Exactly as written, set down each line of the data below except its pictures.
Entries provided: Begin
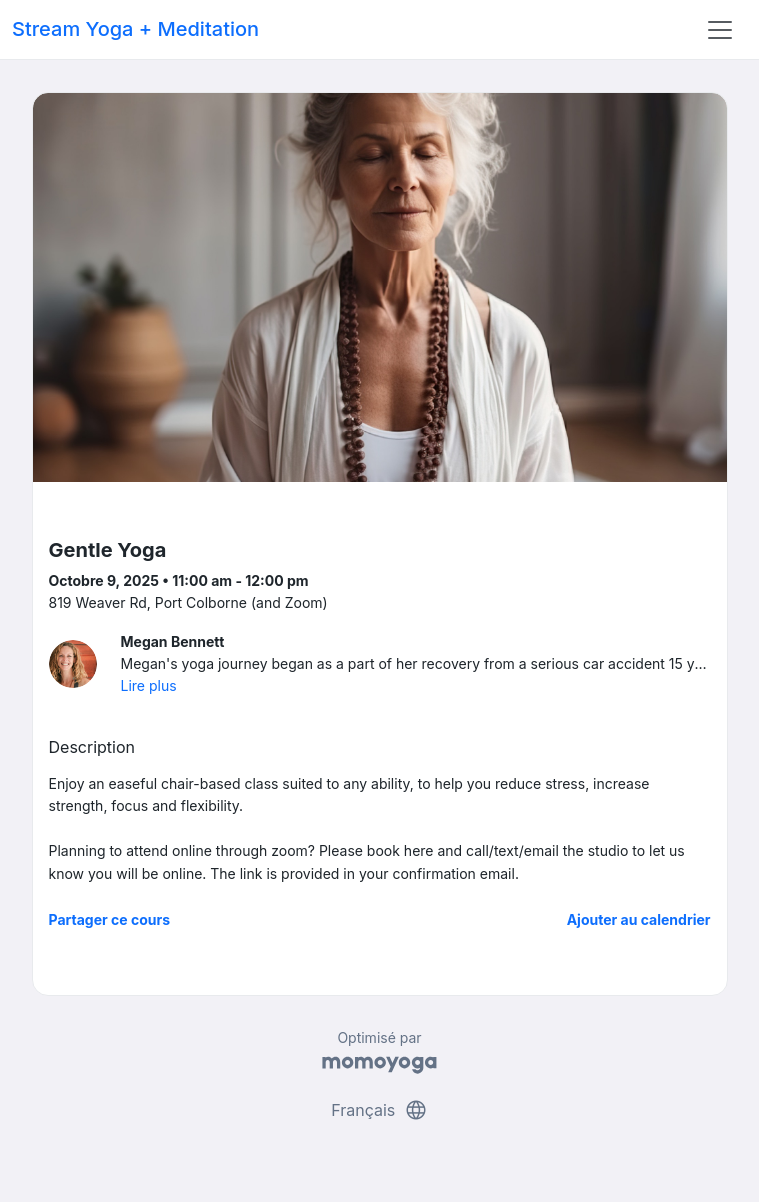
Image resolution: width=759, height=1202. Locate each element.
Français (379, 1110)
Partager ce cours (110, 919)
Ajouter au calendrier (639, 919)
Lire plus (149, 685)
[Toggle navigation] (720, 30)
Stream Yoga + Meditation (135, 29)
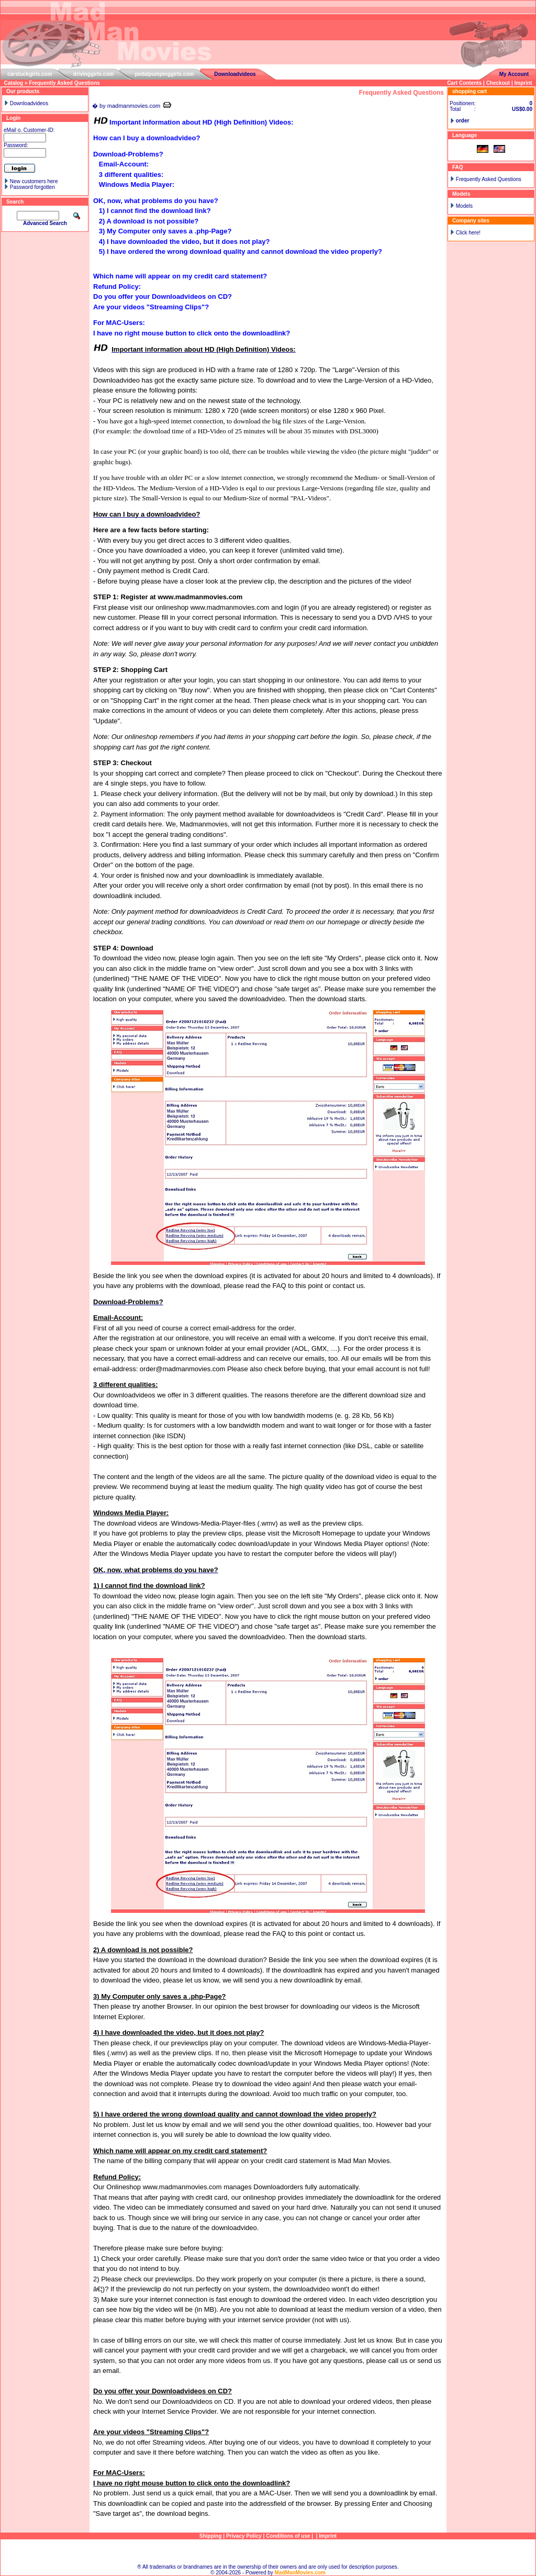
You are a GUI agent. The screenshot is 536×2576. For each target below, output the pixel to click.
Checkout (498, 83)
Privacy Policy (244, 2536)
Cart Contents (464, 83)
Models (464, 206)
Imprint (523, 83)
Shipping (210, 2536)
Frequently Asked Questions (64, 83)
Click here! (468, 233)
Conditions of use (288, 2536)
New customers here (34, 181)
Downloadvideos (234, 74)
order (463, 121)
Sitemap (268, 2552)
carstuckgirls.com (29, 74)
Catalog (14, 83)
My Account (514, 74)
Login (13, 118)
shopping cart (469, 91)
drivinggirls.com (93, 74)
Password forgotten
Entries provided: End
• Response:
Image resolution: width=759, height=1202. Locate each element.
Français (379, 1110)
Partager ce cours (110, 919)
Ajouter au calendrier (639, 919)
Lire plus (149, 685)
[Toggle navigation] (720, 30)
Stream Yoga + Meditation (135, 29)
You are a GUI agent. The screenshot is 536×2576. For each target below, output the pixel to click.
Checkout (498, 83)
Privacy Policy (244, 2536)
Cart Contents (464, 83)
Models (464, 206)
Imprint (523, 83)
Shipping (210, 2536)
Frequently Asked Questions (64, 83)
Click here! (468, 233)
Conditions of use (288, 2536)
New customers here (34, 181)
Downloadvideos (234, 74)
order (463, 121)
Sitemap (268, 2552)
carstuckgirls.com (29, 74)
Catalog (14, 83)
My Account (514, 74)
Login (13, 118)
shopping cart (469, 91)
drivinggirls.com (93, 74)
Password forgotten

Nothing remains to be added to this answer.